In my junior high days, not only did I have a weakness for books about the occult and psychic investigators (or whoever passed as them then), but I enjoyed tales about detectives like Algernon Blackwood’s Dr. John Silence and Seabury Quinn’s Jules de Grandin. When I hit full adolescence, I wrote my own parodies of a hard-boiled psychic private eye named Ed Migraine. By the time Anita Blake and Dirk Gently came by, I had moved on to what I thought were greater things. Harry Dresden may have hung out in Chicago, his books felt like someone trying to swat flies with a Howitzer. Not my thing.

Recently, though, I’ve been feeling nostalgic for Ed Migraine, so I picked up the latest in Simon R. Green’s Ishmael Jones series. Jones and his companion, Penny Belcourt, seemed more my speed than Harry Dresden.

This latest adventure has them at Glenbury Hall, where an associate of theirs has disappeared. It’s supposed to be the most haunted place in England, reminding me of the historic Borley Rectory. It’s loaded with strange, creepy, scary stuff, which suits me fine. Ishmael and Penny are experienced enough with this stuff to keep their wits and wittiness about them.

Nevertheless, things get stranger and stranger until they seem to be on the verge of a very science-fictional spatial-temporal paradox.

Or at least so it seems.

For me, as a reader, it feels like the farther you travel, the closer you get to home.

In books like this, the “detective” part has to be as strong, if not stronger, than the “occult” part. It works for me in Haunted by the Past. Readers more familiar with this subgenre may not be as impressed, but Green’s prose is efficient without being utilitarian. And it’s of a good length (283 pages) to keep things moving and engaging.

I’m not quite ready to leap back into occult mystery stories, but I’m sorely tempted to pick up some more books in this series and perhaps reacquaint myself with what intrigued me about ghosts, poltergeists and suchlike in the first place.

#

The Scarab Mission
by James L. Cambias
Baen
January 2023

In all honesty, James L. Cambias is definitely not outside my comfort zone, though I must confess that I was about to throw in the towel on any more novels about scavenger ships. Every other SF novel with a spacefaring setting published today has to have a crew of scavengers, it seems.

The last novel of his I read, Arkad’s World, really impressed me, and I’ve always enjoyed his short fiction. So, even though this is the second book in a series, and it contains a derelict colony, which is another thing I’ve seen quite enough of recently, I thought I’d give it a try.

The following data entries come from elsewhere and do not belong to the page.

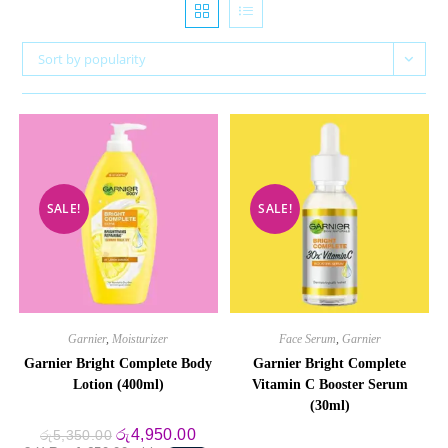
Sort by popularity
SALE!
SALE!
Garnier
,
Moisturizer
Face Serum
,
Garnier
Garnier Bright Complete Body
Garnier Bright Complete
Lotion (400ml)
Vitamin C Booster Serum
(30ml)
Original
Current
රු
4,950.00
රු
5,350.00
price
price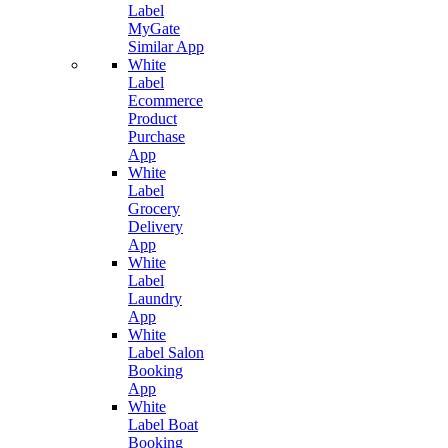
Label
MyGate
Similar App
White
Label
Ecommerce
Product
Purchase
App
White
Label
Grocery
Delivery
App
White
Label
Laundry
App
White
Label Salon
Booking
App
White
Label Boat
Booking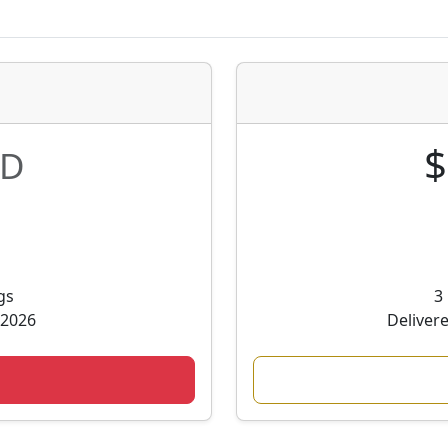
$
D
gs
3
 2026
Deliver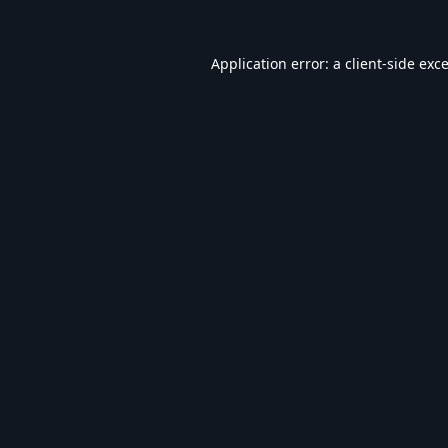
Application error: a
client
-side exc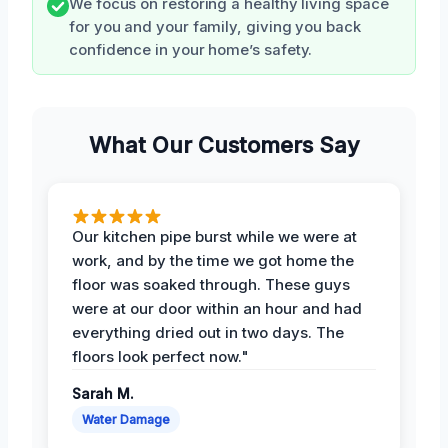
We focus on restoring a healthy living space
for you and your family, giving you back
confidence in your home’s safety.
What Our Customers Say
Our kitchen pipe burst while we were at
work, and by the time we got home the
floor was soaked through. These guys
were at our door within an hour and had
everything dried out in two days. The
floors look perfect now."
Sarah M.
Water Damage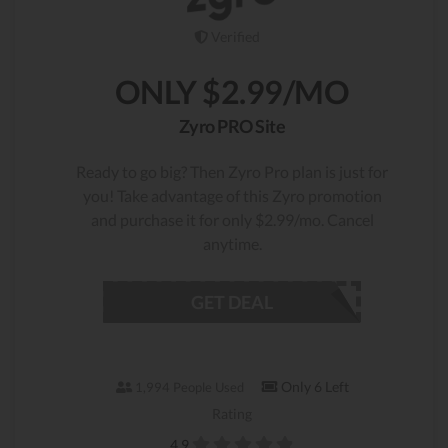
Verified
ONLY $2.99/MO
Zyro PRO Site
Ready to go big? Then Zyro Pro plan is just for
you! Take advantage of this Zyro promotion
and purchase it for only $2.99/mo. Cancel
anytime.
GET DEAL
Only 6 Left
1,994 People Used
Rating
4.9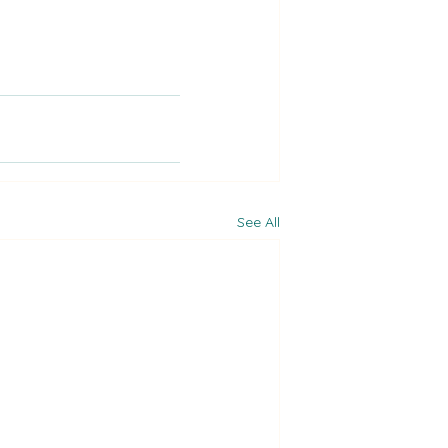
See All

The plot is a suitably tangled web, in a good way, and the concept of the Billion Worlds of the Tenth Millennium is quite engaging, but what took my attention especially were the characters. Solana Sina, the scarab (Cambias loses no time in explaining what a scarab is) who can’t bear to look at human faces; Atmin, a raven; Utsuro, a cyborg; and … a dinosaur!

I am always a sucker for a good dinosaur:

Pera was big—probably two hundred kilos—but she looked lean and swift rather than bulky. The word predatory came to mind. Her long tail coiled securely around the post of the seat she was sitting on, with her massive legs tucked in on either side. She wore a simple dark skinsuit with lots of pockets, and had gloves on her feet with openings for her huge hooked claws—which were coated in blue enamel. Her skin was dark gold and the crest of feathers on her head was brilliant blue, matching her eyes. More blue feathers ran along the other edge of each bare forearm.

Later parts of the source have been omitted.